C’est ce que souligne un rapport piloté par l’UCLouvain, en collaboration avec l’ULB et Sciences Po Paris. Les chercheurs y proposent une initiative inédite : une protection sociale-écologique, pensée non plus seulement pour indemniser après coup, mais pour anticiper les chocs à venir. Parmi leurs propositions, l’une se démarque : la création de revenus de transition pour accompagner les travailleurs vers des métiers d’intérêt écologique. Une mesure qui pourrait inaugurer une nouvelle forme de « flexisécurité climatique ».

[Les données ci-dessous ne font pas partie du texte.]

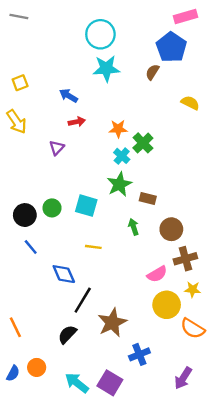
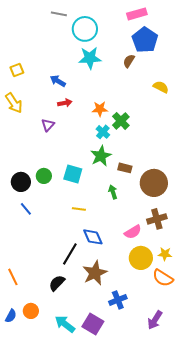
gray line: (19, 17) -> (59, 14), moved
pink rectangle: (185, 17) -> (137, 14), moved
brown circle: (171, 229) -> (154, 183), moved, size x1.4
blue diamond: (64, 274) -> (93, 237), moved
yellow star: (193, 289) -> (165, 254), moved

Un système dépassé par les risques du climat

Le rapport rappelle que les risques à couvrir ne sont plus seulement sanitaires ou économiques. Ils sont désormais biophysiques — inondations, vagues de chaleur, mégafeux — et sociotechniques, comme les hausses du prix de l’énergie ou les reconversions imposées par les politiques climatiques. Ces chocs fragilisent des pans entiers de la population et aggravent les inégalités sociales.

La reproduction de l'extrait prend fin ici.